# MFA Screenwriter at Chapman about to Graduate AMA



## church31 (Apr 17, 2021)

If anyone has any questions, I'm happy to answer, most likely in long winded way. I'll check back on this thread for a few weeks so feel free to post whenever.


----------



## Chris W (Apr 17, 2021)

Thanks for doing this post! Do you know @IndecisiveElle ?

What have you liked most/least about the program? Do you feel like they've prepared you for getting work in the film industry?


----------



## church31 (Apr 17, 2021)

I don't think I've had the pleasure! Hey, @IndecisiveElle 

Most: There's a whole like to like about Chapman and I think with our new dean (been around for about a year now), it's only going to get better. He's shifting the program heavily towards being more prepared for the industry than the previous one. It felt when I started it was still more an "academic" school than a practical one. Now, they're revamping their career offices, bringing in more industry voices to speak, and their most recent hires are younger, less old/white dudes, and more connected to the industry as it stands now. That being said, I've been lucky with all my professors, all who have taught me a whole heck of a lot, championed my work, and had a very understanding stance with all of the shit that's gone down in the last year. Good school. 
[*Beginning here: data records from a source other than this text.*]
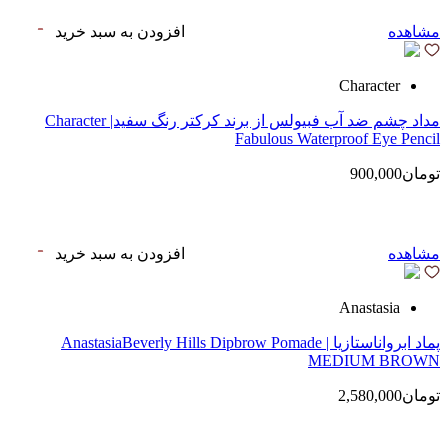
مشاهده
افزودن به سبد خرید
Character
مداد چشم ضد آب فبیولس از برند کرکتر رنگ سفید| Character
Fabulous Waterproof Eye Pencil
تومان900,000
مشاهده
افزودن به سبد خرید
Anastasia
پماد ابرواناستازیا | AnastasiaBeverly Hills Dipbrow Pomade
MEDIUM BROWN
تومان2,580,000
Least: On a practical level it's easy to say cost and having to spend more than half my time online. Outside of that, the thing I thought they were really bad at was the career side stuff. They just don't have the internship/career connections that other schools have like AFI or USC have. They didn't even have a dedicated person for that sort of stuff. In the last few weeks they've made a ton of new changes and announcements to that side of things, that really seems like it's going to make a huge impact. 

I do feel prepared and I'm realizing I answered most of why above!


----------



## Chris W (Apr 17, 2021)

church31 said:


> I don't think I've had the pleasure! Hey, @IndecisiveElle


@IndecisiveElle real name is Dani and she's in the Directing program at Chapman.  2nd year I think too?

I'm glad you're feeling prepared. That's awesome.


----------